EXERCISE DIRECTIONS: Work out how many lines in the records contain the word "skin", and give that number alone.

DATA RECORDS:
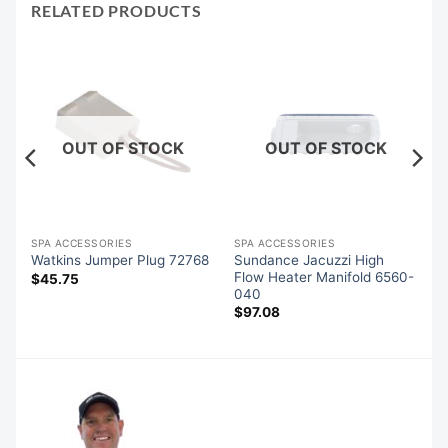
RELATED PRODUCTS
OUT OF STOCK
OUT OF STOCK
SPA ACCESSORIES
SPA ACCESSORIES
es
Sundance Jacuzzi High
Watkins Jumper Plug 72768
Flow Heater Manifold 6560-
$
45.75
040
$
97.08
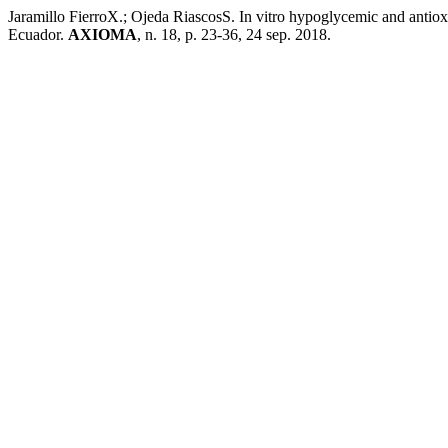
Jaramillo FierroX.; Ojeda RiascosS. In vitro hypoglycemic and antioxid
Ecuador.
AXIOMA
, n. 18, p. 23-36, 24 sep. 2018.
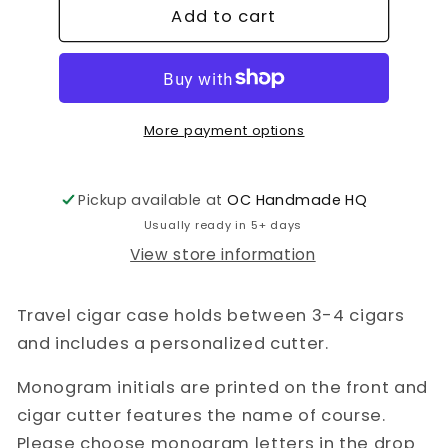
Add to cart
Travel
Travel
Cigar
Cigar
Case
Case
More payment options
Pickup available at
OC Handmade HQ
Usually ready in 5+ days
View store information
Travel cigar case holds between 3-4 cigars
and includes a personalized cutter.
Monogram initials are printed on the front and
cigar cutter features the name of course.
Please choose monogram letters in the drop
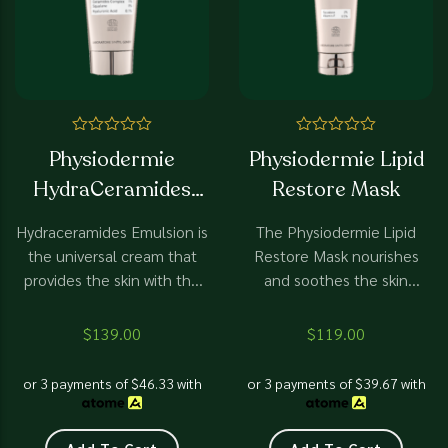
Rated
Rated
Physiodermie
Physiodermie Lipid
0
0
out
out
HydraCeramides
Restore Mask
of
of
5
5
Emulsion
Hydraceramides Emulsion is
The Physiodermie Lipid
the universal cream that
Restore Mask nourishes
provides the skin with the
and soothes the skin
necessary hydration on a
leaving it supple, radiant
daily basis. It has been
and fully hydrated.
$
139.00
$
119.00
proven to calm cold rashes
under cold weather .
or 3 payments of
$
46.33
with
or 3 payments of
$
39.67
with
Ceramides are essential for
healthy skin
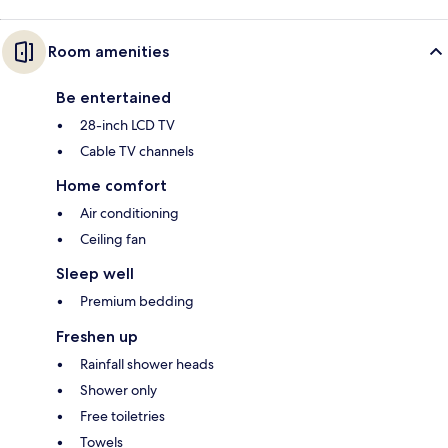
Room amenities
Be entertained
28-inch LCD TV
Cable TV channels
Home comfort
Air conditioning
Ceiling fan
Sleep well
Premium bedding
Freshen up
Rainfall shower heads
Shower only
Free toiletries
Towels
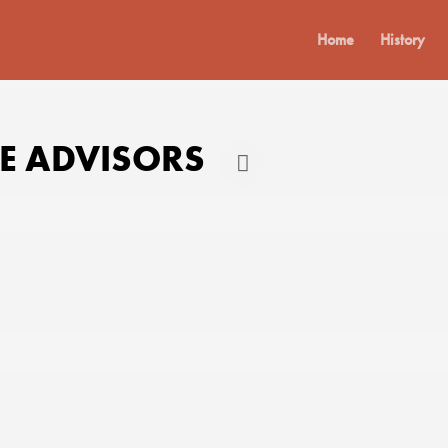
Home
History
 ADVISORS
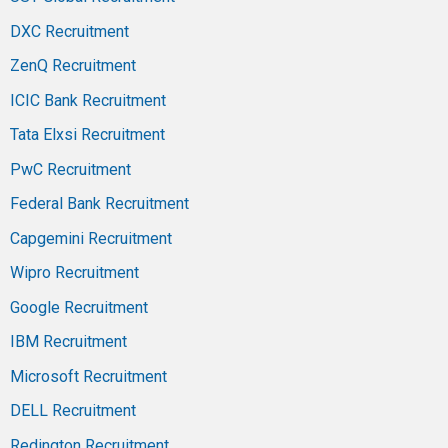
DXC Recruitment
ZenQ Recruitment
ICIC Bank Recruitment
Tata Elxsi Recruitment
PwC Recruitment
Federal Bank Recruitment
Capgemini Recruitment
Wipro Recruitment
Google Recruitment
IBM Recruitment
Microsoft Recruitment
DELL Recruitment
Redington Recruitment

REPLY: 3